The task. Give the entries again in full. Nothing may be altered.

Data records.
====

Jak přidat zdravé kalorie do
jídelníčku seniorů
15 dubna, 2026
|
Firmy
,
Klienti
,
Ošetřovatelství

====

Response to this exercise.
Jak přidat zdravé kalorie do
jídelníčku seniorů
15 dubna, 2026
|
Firmy
,
Klienti
,
Ošetřovatelství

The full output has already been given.